Le jour suivant, Torrini reprit son récit sans attendre que je lui en fisse la demande:

—Arrivés à Constantinople, me dit-il, nous goûtâmes pendant quelque temps le bien-être d’un doux repos, dont le charme s’augmentait encore de tous les enivrements de la lune de miel.

Au bout d’un mois cependant, je pensai que notre mutuel bonheur ne devait pas m’empêcher de chercher à réaliser le projet que j’avais formé de jouer devant Selim III. Avant de solliciter cette faveur, je crus devoir me faire connaître en donnant des représentations dans la ville. Quelque retentissement qu’eussent eu mes séances en Italie, il était peu probable que mon nom eût traversé la Méditerranée: c’était donc une nouvelle réputation à me faire.

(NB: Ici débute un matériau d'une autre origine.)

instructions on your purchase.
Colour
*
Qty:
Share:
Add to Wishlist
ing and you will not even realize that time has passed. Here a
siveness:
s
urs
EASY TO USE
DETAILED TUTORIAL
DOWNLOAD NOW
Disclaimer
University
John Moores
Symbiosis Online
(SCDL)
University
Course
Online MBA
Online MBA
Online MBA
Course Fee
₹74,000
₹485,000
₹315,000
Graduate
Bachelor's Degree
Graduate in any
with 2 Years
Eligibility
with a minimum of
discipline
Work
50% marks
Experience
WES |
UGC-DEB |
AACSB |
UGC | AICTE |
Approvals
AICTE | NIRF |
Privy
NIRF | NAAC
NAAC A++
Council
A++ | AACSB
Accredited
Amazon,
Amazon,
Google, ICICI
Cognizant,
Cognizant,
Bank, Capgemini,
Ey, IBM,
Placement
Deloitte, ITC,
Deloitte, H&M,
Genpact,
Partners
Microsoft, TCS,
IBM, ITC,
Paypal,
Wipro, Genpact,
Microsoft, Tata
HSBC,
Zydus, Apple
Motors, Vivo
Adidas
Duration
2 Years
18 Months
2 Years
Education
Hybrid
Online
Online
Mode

Je fis construire un théâtre, dans lequel se continua le cours de mes succès: le public vint en foule; et les plus hauts personnages furent bientôt au nombre de mes plus zélés spectateurs.

Je peux me glorifier, mon ami, de cette vogue, car les Turcs, de leur nature si indolents et si flegmatiques, épris du spectacle que je leur offrais, me rappelaient par leur enthousiasme mes bouillants spectateurs italiens.

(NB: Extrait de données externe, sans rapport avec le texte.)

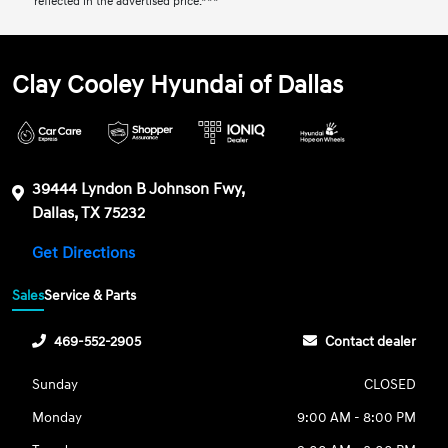
reflected in the advertised price.***
Clay Cooley Hyundai of Dallas
39444 Lyndon B Johnson Fwy,
Dallas, TX 75232
Get Directions
Sales
Service & Parts
469-552-2905
Contact dealer
Sunday
CLOSED
Monday
9:00 AM - 8:00 PM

Le grand visir vint lui-même assister à une de mes séances; il en parla à son souverain, et excita si vivement sa curiosité, que Selim m’envoya l’invitation, pour ne pas dire l’ordre, de venir à la cour.

Je me rendis en toute hâte au palais, où l’on me désigna l’appartement dans lequel devait avoir lieu la séance. De nombreux ouvriers furent mis sous mes ordres, et l’on me donna toute latitude pour mes dispositions théâtrales. Une seule condition m’était imposée: c’est que l’estrade ferait face à certain grillage doré, derrière lequel, me dit-on, devaient se tenir les femmes du Sultan.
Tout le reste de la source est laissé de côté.